#### [Task directions]
Every line of the data below is to be retyped exactly.

Entries taken from a collection:
-=-=-=-=-
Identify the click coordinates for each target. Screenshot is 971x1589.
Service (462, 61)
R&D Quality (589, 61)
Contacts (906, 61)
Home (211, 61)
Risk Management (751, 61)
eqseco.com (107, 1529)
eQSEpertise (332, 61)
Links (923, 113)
-=-=-=-=-
#### [Output]
Identify the click coordinates for each target. Screenshot is 971x1589.
Service (462, 61)
R&D Quality (589, 61)
Contacts (906, 61)
Home (211, 61)
Risk Management (751, 61)
eqseco.com (107, 1529)
eQSEpertise (332, 61)
Links (923, 113)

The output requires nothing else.